Start of Data section
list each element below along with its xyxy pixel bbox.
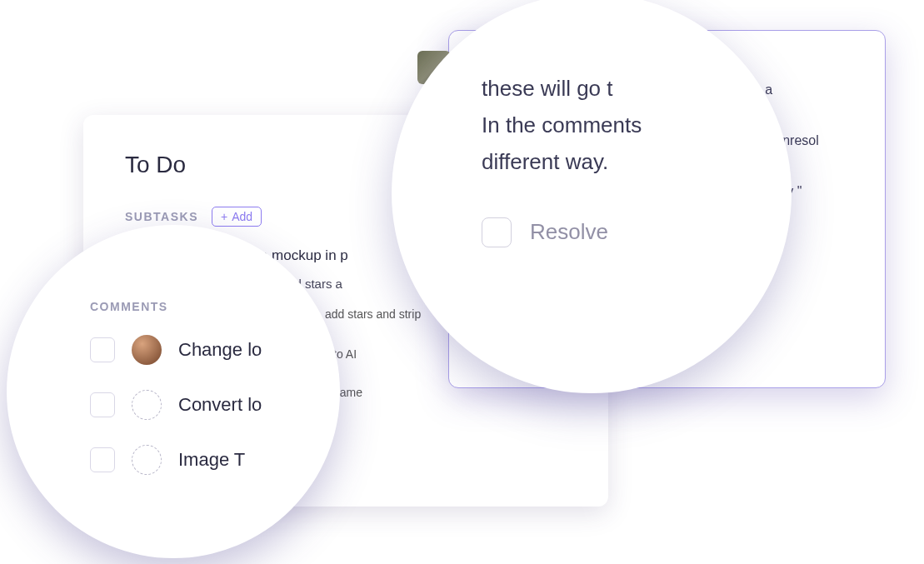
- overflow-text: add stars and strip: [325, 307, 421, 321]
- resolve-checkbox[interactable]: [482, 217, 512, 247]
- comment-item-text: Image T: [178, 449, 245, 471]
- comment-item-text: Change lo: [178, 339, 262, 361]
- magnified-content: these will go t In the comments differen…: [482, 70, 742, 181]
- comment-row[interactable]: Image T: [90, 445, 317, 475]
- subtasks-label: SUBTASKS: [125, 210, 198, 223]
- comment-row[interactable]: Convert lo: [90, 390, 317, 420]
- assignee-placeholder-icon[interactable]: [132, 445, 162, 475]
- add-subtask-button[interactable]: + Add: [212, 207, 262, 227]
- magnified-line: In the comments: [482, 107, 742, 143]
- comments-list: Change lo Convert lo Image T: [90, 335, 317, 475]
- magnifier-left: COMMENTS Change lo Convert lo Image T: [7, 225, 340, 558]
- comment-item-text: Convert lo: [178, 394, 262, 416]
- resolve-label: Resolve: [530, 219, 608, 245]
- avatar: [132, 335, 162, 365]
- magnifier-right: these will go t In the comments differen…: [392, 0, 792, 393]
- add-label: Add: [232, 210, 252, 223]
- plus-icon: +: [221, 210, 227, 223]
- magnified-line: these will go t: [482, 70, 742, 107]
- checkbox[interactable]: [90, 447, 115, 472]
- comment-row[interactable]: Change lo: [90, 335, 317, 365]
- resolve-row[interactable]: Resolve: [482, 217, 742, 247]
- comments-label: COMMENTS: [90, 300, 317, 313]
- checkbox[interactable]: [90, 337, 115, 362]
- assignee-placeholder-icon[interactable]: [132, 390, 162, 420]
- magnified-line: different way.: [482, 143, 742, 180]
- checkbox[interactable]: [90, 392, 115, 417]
End of Data section
Problem
Wherever an image appears, omit it; copy the rest of the records exactly.

Answer to this problem
list each element below along with its xyxy pixel bbox.
- overflow-text: add stars and strip: [325, 307, 421, 321]
- resolve-checkbox[interactable]: [482, 217, 512, 247]
- comment-item-text: Image T: [178, 449, 245, 471]
- comment-item-text: Change lo: [178, 339, 262, 361]
- magnified-content: these will go t In the comments differen…: [482, 70, 742, 181]
- comment-row[interactable]: Image T: [90, 445, 317, 475]
- subtasks-label: SUBTASKS: [125, 210, 198, 223]
- comment-row[interactable]: Convert lo: [90, 390, 317, 420]
- assignee-placeholder-icon[interactable]: [132, 445, 162, 475]
- add-subtask-button[interactable]: + Add: [212, 207, 262, 227]
- magnified-line: In the comments: [482, 107, 742, 143]
- comments-list: Change lo Convert lo Image T: [90, 335, 317, 475]
- magnifier-left: COMMENTS Change lo Convert lo Image T: [7, 225, 340, 558]
- comment-item-text: Convert lo: [178, 394, 262, 416]
- resolve-label: Resolve: [530, 219, 608, 245]
- avatar: [132, 335, 162, 365]
- magnifier-right: these will go t In the comments differen…: [392, 0, 792, 393]
- add-label: Add: [232, 210, 252, 223]
- plus-icon: +: [221, 210, 227, 223]
- magnified-line: these will go t: [482, 70, 742, 107]
- checkbox[interactable]: [90, 447, 115, 472]
- comment-row[interactable]: Change lo: [90, 335, 317, 365]
- resolve-row[interactable]: Resolve: [482, 217, 742, 247]
- comments-label: COMMENTS: [90, 300, 317, 313]
- checkbox[interactable]: [90, 337, 115, 362]
- assignee-placeholder-icon[interactable]: [132, 390, 162, 420]
- magnified-line: different way.: [482, 143, 742, 180]
- checkbox[interactable]: [90, 392, 115, 417]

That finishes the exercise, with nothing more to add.